Long ones were tough
If it’s any consolation, McT, you’ve done me a service by unravelling 2 and 18dn. COD to HOOFPRINT for leading me up the garden path.
A header is ‘a dive head foremost’.
Now I don’t understand why there’s a question mark in the clue but rather than worrying about that I think I’ll have a drink.
Very enjoyable puzzle – thank you setter and congratulations for dedication to duty to mctext – hope you’re feeling better soon
Oh … and thanks for the cheer-up.
Edited at 2011-08-24 08:55 am (UTC)
Eventually I straightened everything out, but I never saw a lot of the cryptics, like ‘rescind’ and ‘humane’.

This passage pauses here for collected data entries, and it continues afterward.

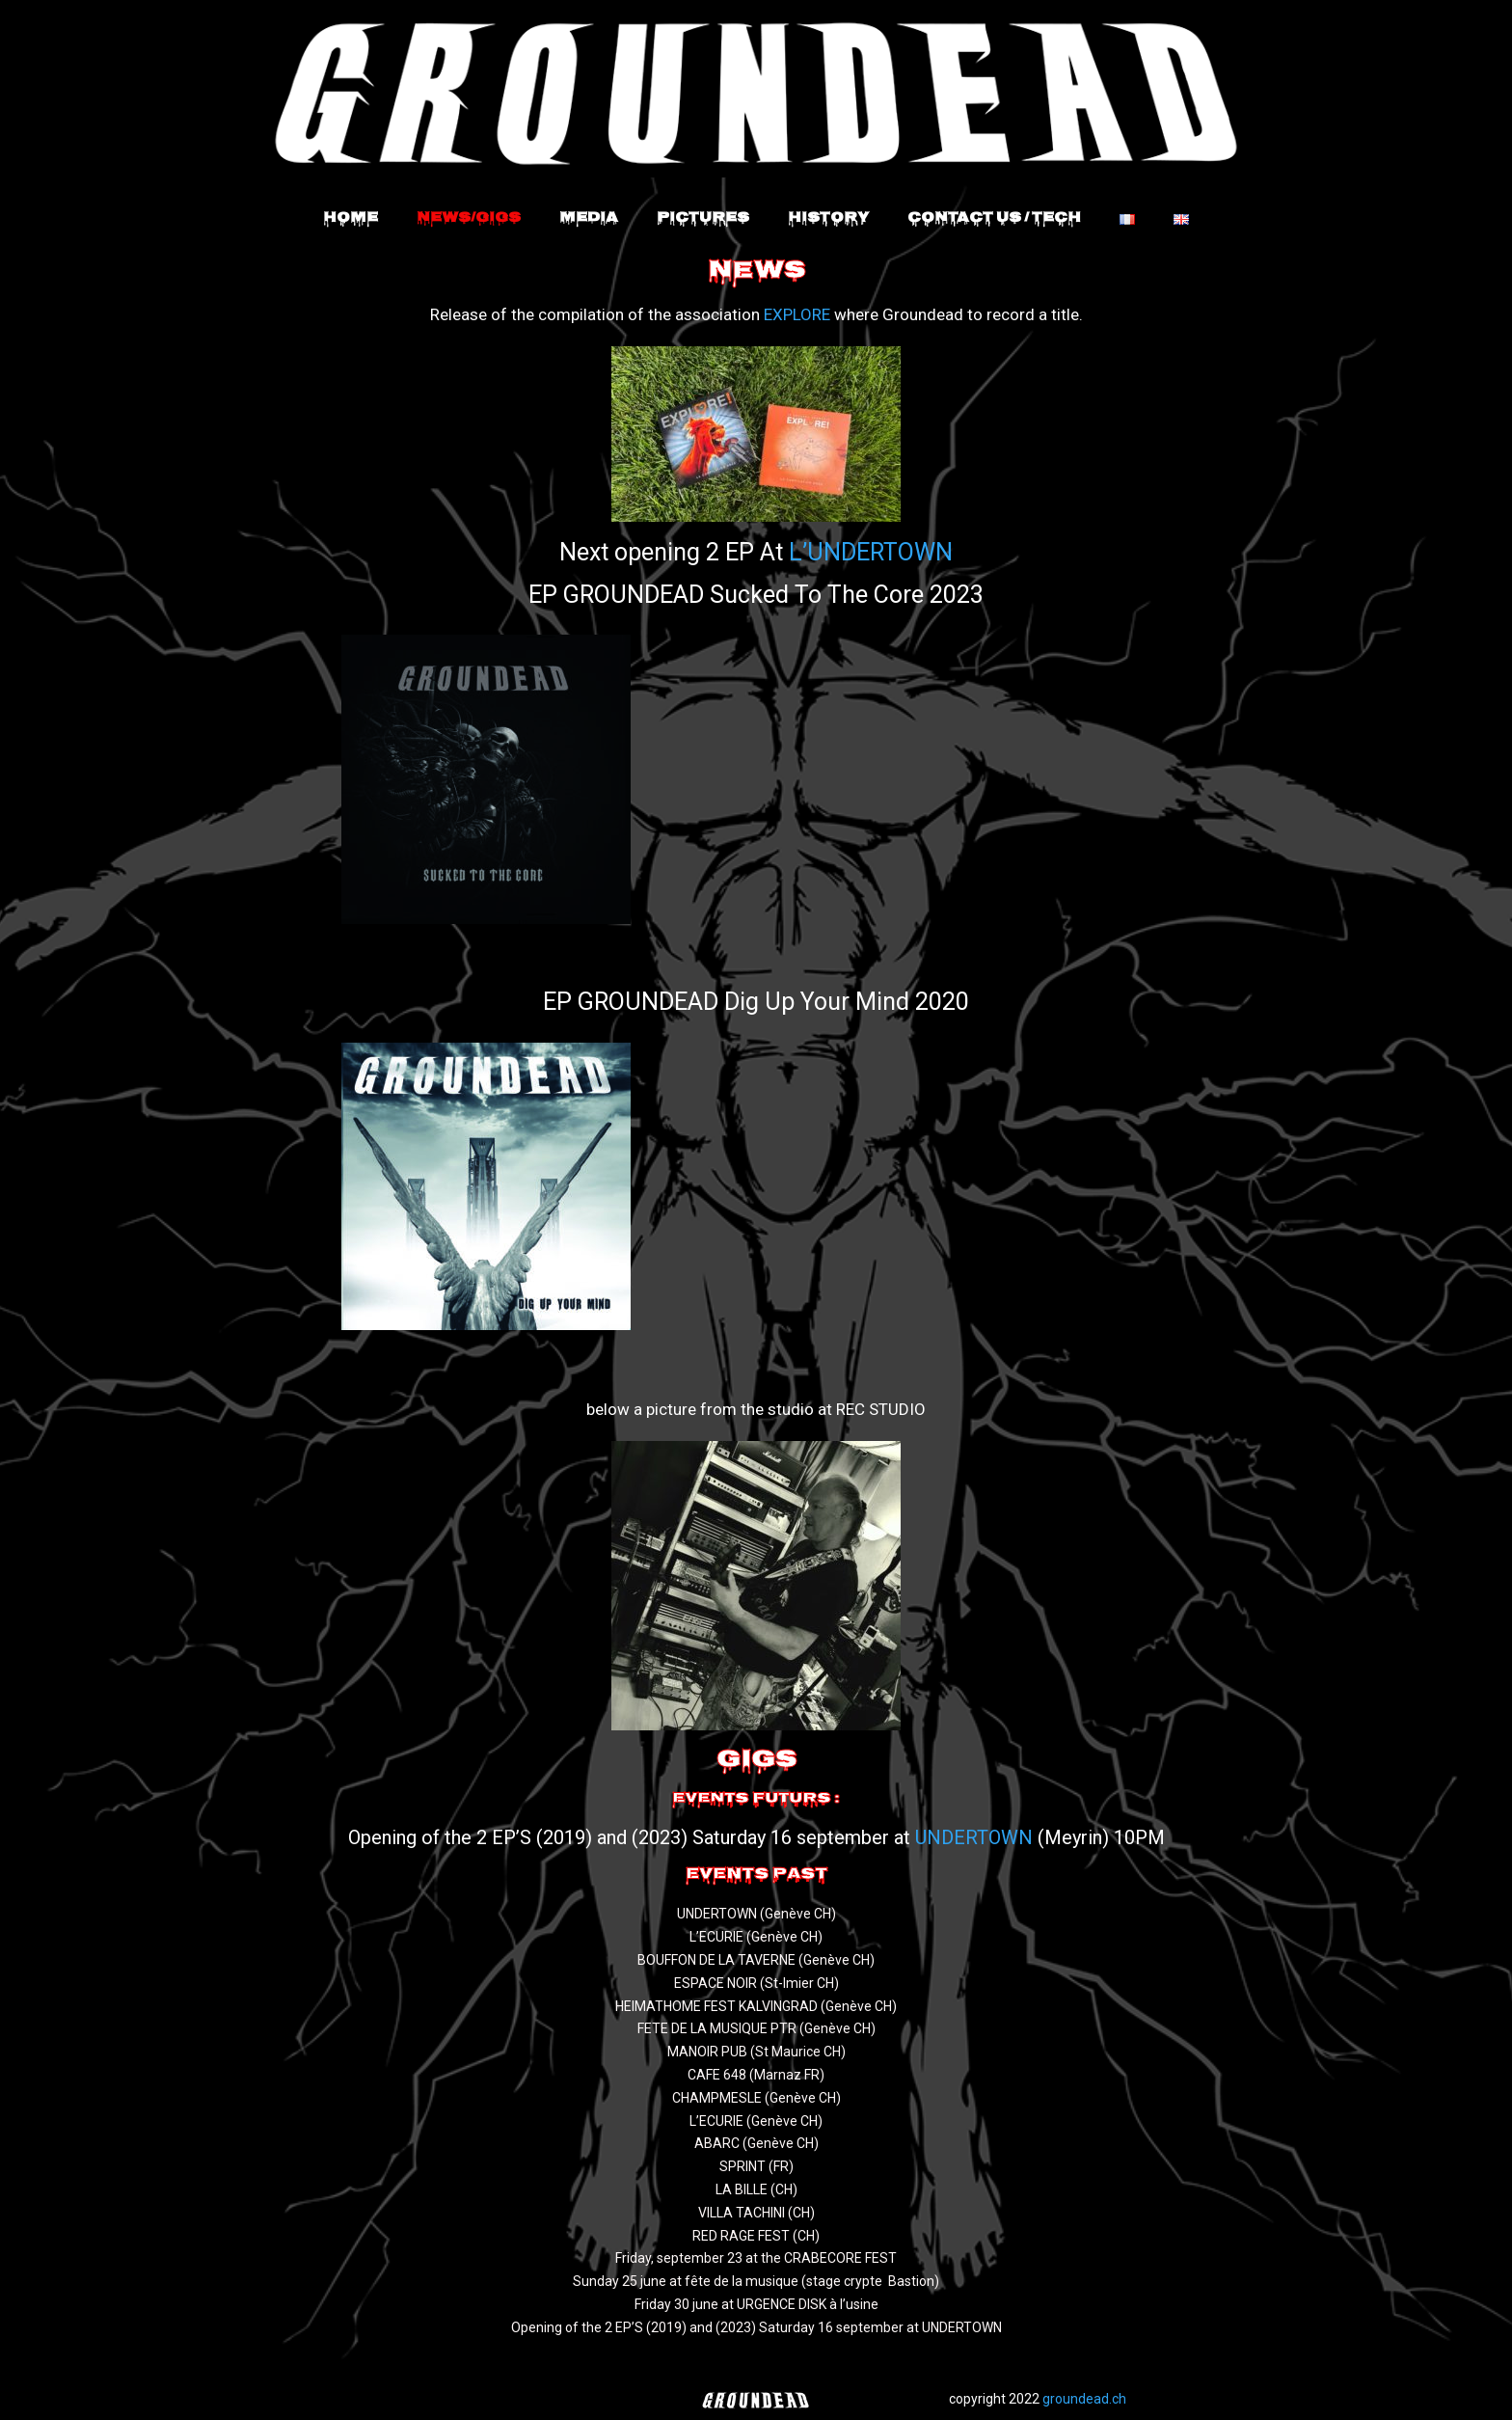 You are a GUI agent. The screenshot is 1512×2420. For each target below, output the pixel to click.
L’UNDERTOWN (871, 552)
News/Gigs (469, 219)
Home (350, 219)
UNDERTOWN (974, 1837)
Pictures (703, 219)
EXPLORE (797, 314)
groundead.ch (1084, 2398)
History (828, 219)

This was indeed quite difficult but I enjoyed it a lot. 18d was typical of the cluing, with a number of dead ends to go down before opting for the correct (and not obvious) parsing.
Last in were 22, not helped in the least by the fact that PRAGUE is where I am at the moment, and HUMANE, which took nearly ten minutes on its own.
Well done to mctext for indeed going above and beyond, especially with the monitoring of BP while solving and blogging. I hope the results weren’t too skewed by the case of DBE.
Multiple gasps of “ah, nice one” as the pennies gradually dropped, so a superb puzzle by my reckoning. Last in HUMANE, not fully parsed until coming here. Thanks McText.